**TASK DIRECTIONS**. From the data below, return each line in which the string "target" is found.

+++ INPUT DATA +++

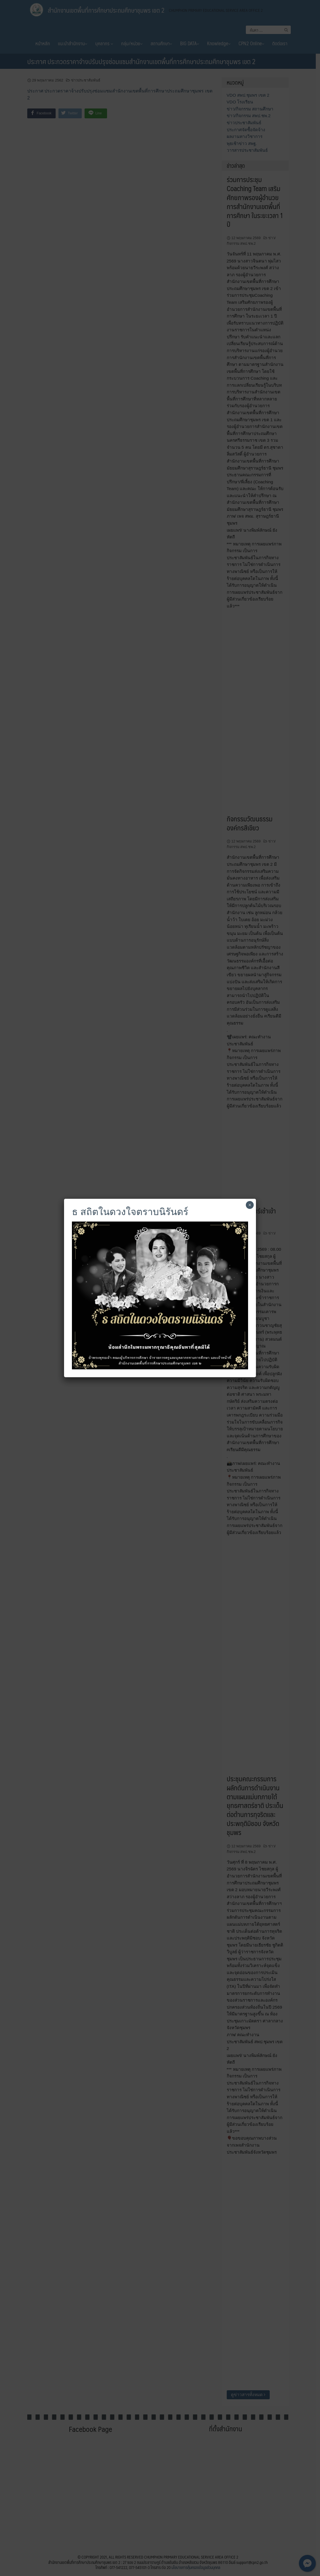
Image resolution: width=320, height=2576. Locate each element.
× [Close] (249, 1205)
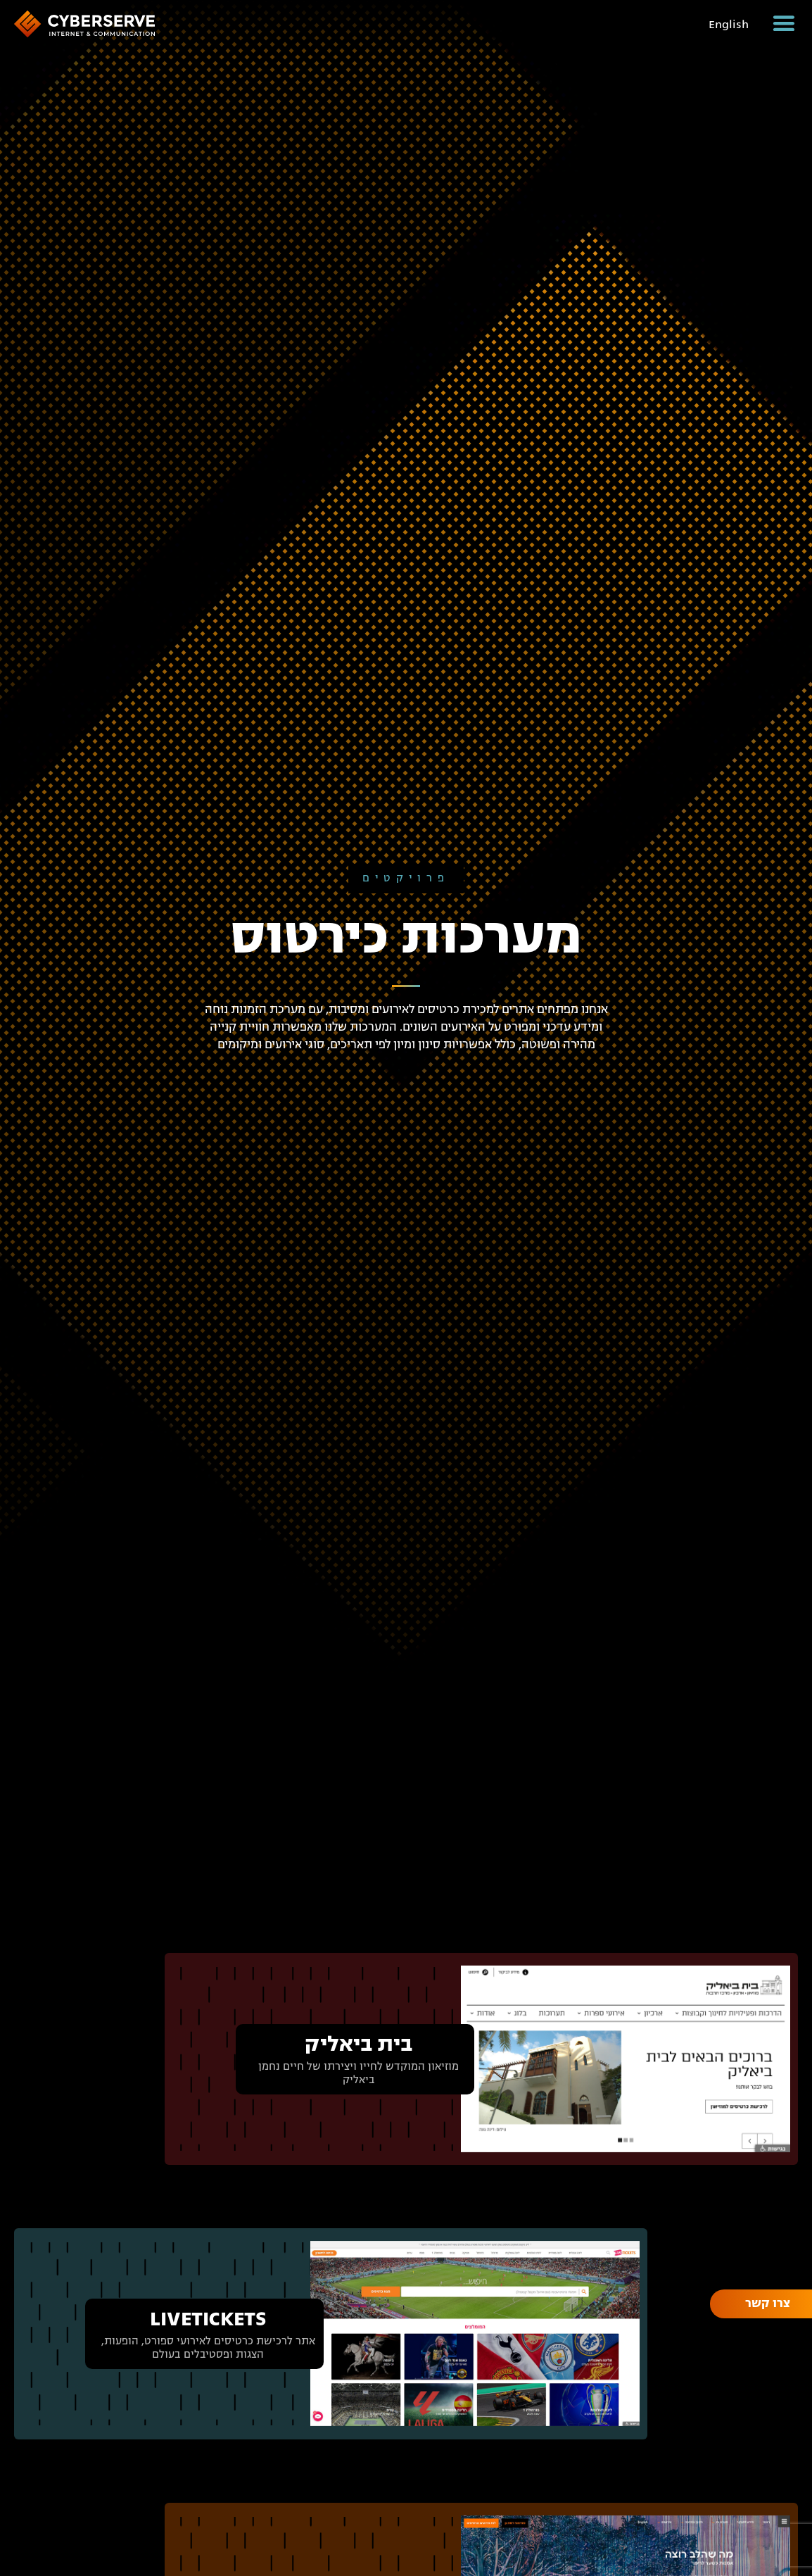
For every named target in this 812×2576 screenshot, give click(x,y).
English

+++
+++ INPUT DATA +++

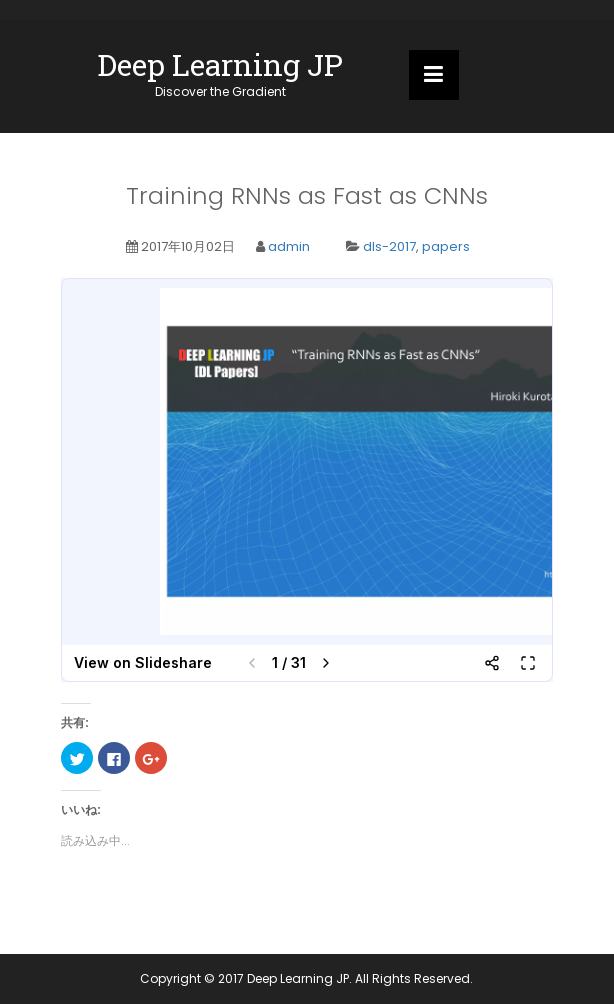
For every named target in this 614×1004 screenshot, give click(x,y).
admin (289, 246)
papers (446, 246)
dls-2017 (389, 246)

+++

**EXERCISE SOLUTION**.
For every named target in this 812×2576 screenshot, give click(x,y).
For every named target in this 614×1004 screenshot, give click(x,y).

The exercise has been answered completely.